2012-10-09 08:48:41

by Yasuaki Ishimatsu

[permalink] [raw]
Subject: acpi : acpi_bus_trim() stops removing devices when failing to remove the device

acpi_bus_trim() stops removing devices, when acpi_bus_remove() return error
number. But acpi_bus_remove() cannot return error number correctly.
acpi_bus_remove() only return -EINVAL, when dev argument is NULL. Thus even if
device cannot be removed correctly, acpi_bus_trim() ignores and continues to
remove devices. acpi_bus_hot_remove_device() uses acpi_bus_trim() for removing
devices. Therefore acpi_bus_hot_remove_device() can send "_EJ0" to firmware,
even if the device is running on the system. In this case, the system cannot
work well.

Vasilis hit the bug at memory hotplug and reported it as follow:
https://lkml.org/lkml/2012/9/26/318

So acpi_bus_trim() should check whether device was removed or not correctly.
The patch adds error check into some functions to remove the device.
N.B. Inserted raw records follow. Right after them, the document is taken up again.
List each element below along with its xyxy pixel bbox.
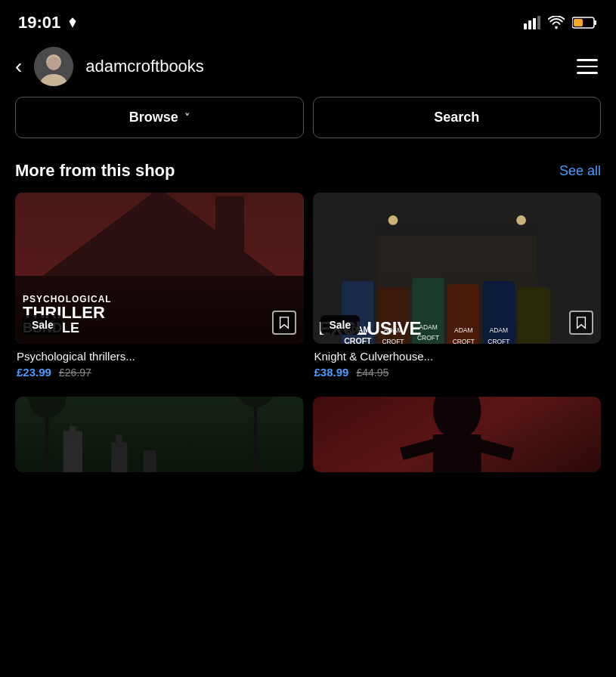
see-all-link[interactable]: See all (559, 163, 601, 179)
hamburger-line-3 (577, 72, 598, 74)
product-card-3-partial[interactable] (15, 397, 304, 472)
product-image-3-partial (15, 397, 304, 472)
nav-left: ‹ adamcroftbooks (15, 47, 204, 86)
hamburger-line-1 (577, 59, 598, 61)
bookmark-svg-2 (575, 316, 587, 329)
search-button[interactable]: Search (313, 97, 602, 138)
partial-card-4-svg (313, 397, 602, 472)
product-info-1: Psychological thrillers... £23.99 £26.97 (15, 344, 304, 382)
product-image-1: PSYCHOLOGICAL THRILLER BUNDLE Sale (15, 193, 304, 344)
svg-rect-21 (215, 196, 244, 261)
svg-point-27 (388, 215, 398, 225)
chevron-down-icon: ˅ (184, 112, 190, 124)
product-grid-row2 (0, 397, 616, 487)
product-image-2: ADAM CROFT ADAM CROFT ADAM CROFT ADAM CR… (313, 193, 602, 344)
status-icons (524, 16, 598, 29)
product-info-2: Knight & Culverhouse... £38.99 £44.95 (313, 344, 602, 382)
price-original-2: £44.95 (356, 366, 388, 379)
browse-button[interactable]: Browse ˅ (15, 97, 304, 138)
svg-rect-0 (524, 23, 527, 29)
location-icon (67, 17, 79, 29)
product-title-2: Knight & Culverhouse... (314, 350, 600, 363)
signal-icon (524, 16, 540, 29)
product-card-1[interactable]: PSYCHOLOGICAL THRILLER BUNDLE Sale Psych… (15, 193, 304, 382)
bookmark-icon-1 (272, 311, 296, 335)
svg-rect-6 (574, 19, 583, 26)
bookmark-container-1[interactable] (272, 311, 296, 335)
price-current-2: £38.99 (314, 366, 349, 379)
svg-rect-3 (537, 16, 540, 29)
svg-rect-50 (116, 434, 122, 447)
svg-rect-1 (528, 20, 531, 29)
avatar-image (34, 47, 73, 86)
price-original-1: £26.97 (59, 366, 91, 379)
battery-icon (572, 16, 598, 29)
back-button[interactable]: ‹ (15, 56, 22, 77)
svg-rect-48 (63, 431, 82, 436)
product-image-4-partial (313, 397, 602, 472)
product-title-1: Psychological thrillers... (17, 350, 302, 363)
svg-rect-46 (63, 434, 82, 472)
product-prices-1: £23.99 £26.97 (17, 366, 302, 379)
svg-point-28 (516, 215, 526, 225)
status-bar: 19:01 (0, 0, 616, 42)
section-header: More from this shop See all (0, 153, 616, 193)
thriller-text: PSYCHOLOGICAL THRILLER BUNDLE (23, 294, 296, 335)
svg-rect-59 (432, 434, 481, 472)
hamburger-line-2 (577, 66, 598, 68)
sale-badge-1: Sale (23, 315, 63, 335)
avatar (34, 47, 73, 86)
svg-rect-51 (144, 450, 156, 472)
bookmark-svg-1 (278, 316, 290, 329)
status-time: 19:01 (18, 13, 79, 32)
svg-text:CROFT: CROFT (488, 338, 509, 344)
section-title: More from this shop (15, 161, 175, 181)
nav-bar: ‹ adamcroftbooks (0, 42, 616, 97)
sale-badge-2: Sale (320, 315, 361, 335)
svg-rect-5 (594, 20, 596, 25)
username-label: adamcroftbooks (85, 57, 204, 76)
exclusive-text: EXCLUSIVE (319, 320, 596, 338)
svg-rect-2 (533, 18, 536, 29)
bookmark-container-2[interactable] (569, 311, 593, 335)
bookmark-icon-2 (569, 311, 593, 335)
product-card-4-partial[interactable] (313, 397, 602, 472)
product-card-2[interactable]: ADAM CROFT ADAM CROFT ADAM CROFT ADAM CR… (313, 193, 602, 382)
svg-text:CROFT: CROFT (452, 338, 474, 344)
action-buttons: Browse ˅ Search (0, 97, 616, 153)
price-current-1: £23.99 (17, 366, 51, 379)
product-prices-2: £38.99 £44.95 (314, 366, 600, 379)
svg-point-10 (47, 57, 60, 70)
wifi-icon (548, 16, 565, 29)
hamburger-button[interactable] (574, 56, 601, 77)
partial-card-3-svg (15, 397, 304, 472)
product-grid: PSYCHOLOGICAL THRILLER BUNDLE Sale Psych… (0, 193, 616, 397)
Applying the patch, acpi_bus_trim() stops removing devices when failing
to remove the device. But I think there is no impact with the
exceptionof CPU and Memory hotplug path. Because other device also fails
but the fail is an irregular case like device is NULL.

Signed-off-by: Yasuaki Ishimatsu <[email protected]>

---
drivers/acpi/scan.c | 15 ++++++++++++---
drivers/base/dd.c | 22 +++++++++++++++++-----
include/linux/device.h | 2 +-
3 files changed, 30 insertions(+), 9 deletions(-)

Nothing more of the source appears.